There are many times after fighting with GPT I switch to Opus or Sonnet with a “Does this make sense to you, can you sort this ■■■■ out” and it comes back, summarizes what I actually want succinctly, and gets on with. It definitely understand actual language far, far, far better.

1 Like

Without question. The more I look into how to use GPT-5 effectively, the more it seems like it kind of has its own expected language. It prefers xml structure, it likes “neutral” language, because it will try to infer from how you use language (soft, hard, aggressive, frustrated, irritated, happy, not, etc.) and then change how it responds. Which, IMO, is a ridiculous way to build an LLM.

With Claude, how the language is used, doesn’t matter as much. It matters, you can ALL CAPS and that will provide some emphasis, but, much more in the way natural human language works.

Sure thing.

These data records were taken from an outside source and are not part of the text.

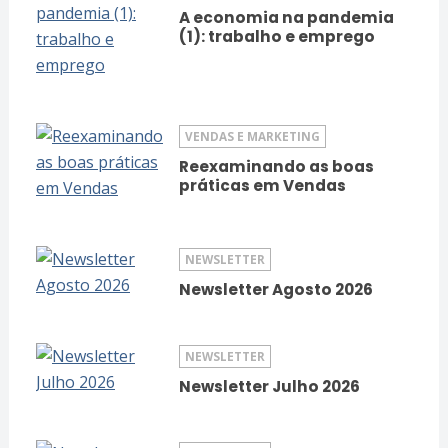
A economia na pandemia
(1): trabalho e emprego
VENDAS E MARKETING
Reexaminando as boas
práticas em Vendas
NEWSLETTER
Newsletter Agosto 2026
NEWSLETTER
Newsletter Julho 2026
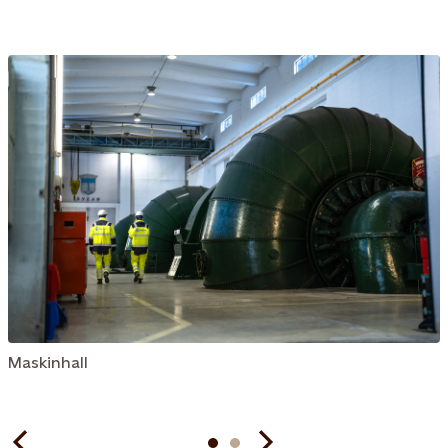
Maskinhall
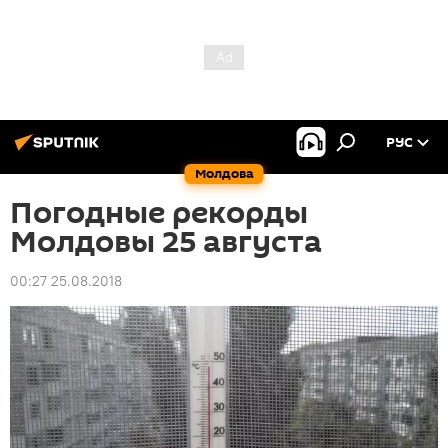
РУС
Молдова
Погодные рекорды
Молдовы 25 августа
00:27 25.08.2018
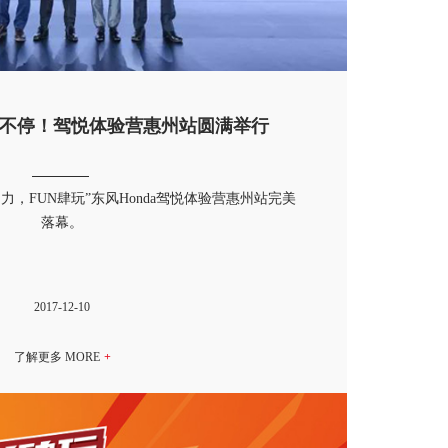
肆不停！驾悦体验营惠州站圆满举行
动力，FUN肆玩”东风Honda驾悦体验营惠州站完美
落幕。
2017-12-10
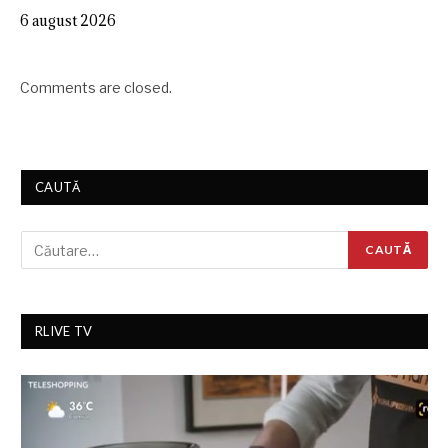
6 august 2026
Comments are closed.
CAUTĂ
RLIVE TV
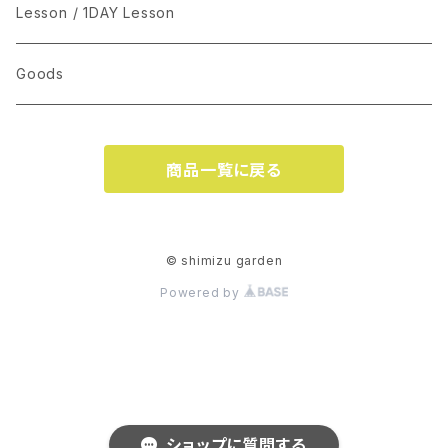
Lesson / 1DAY Lesson
Goods
商品一覧に戻る
© shimizu garden
Powered by
ショップに質問する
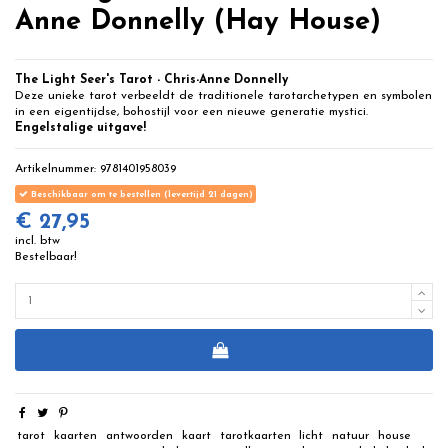
Anne Donnelly (Hay House)
The Light Seer's Tarot - Chris-Anne Donnelly
Deze unieke tarot verbeeldt de traditionele tarotarchetypen en symbolen
in een eigentijdse, bohostijl voor een nieuwe generatie mystici.
Engelstalige uitgave!
Artikelnummer:
9781401958039
Beschikbaar om te bestellen (levertijd 21 dagen)
€ 27,95
incl. btw
Bestelbaar!
tarot
kaarten
antwoorden
kaart
tarotkaarten
licht
natuur
house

I am hoping that the agent integration with GPT-5 improves, I just don’t know when that will happen, and until it does, its starting to seem it might be a bit more trouble than its worth, except in specific circumstances. It IS more surgical than Sonnet, and that is helpful when I need targeted edits. Sonnet, though, produces better code overall. I just used sonnet throughout the last couple of days, and its been a pleasure compared to the GPT-5 stint. Ended up with some very nice, well architected code, that is well organized, follows SoC properly (i.e. domains don’t throw HTTP exceptions, stuff like that), maintains SRP for all modules, classes and functions. First couple of days since GPT-5 came out, that I’ve been really pleased with the results.

This topic was automatically closed 22 days after the last reply. New replies are no longer allowed.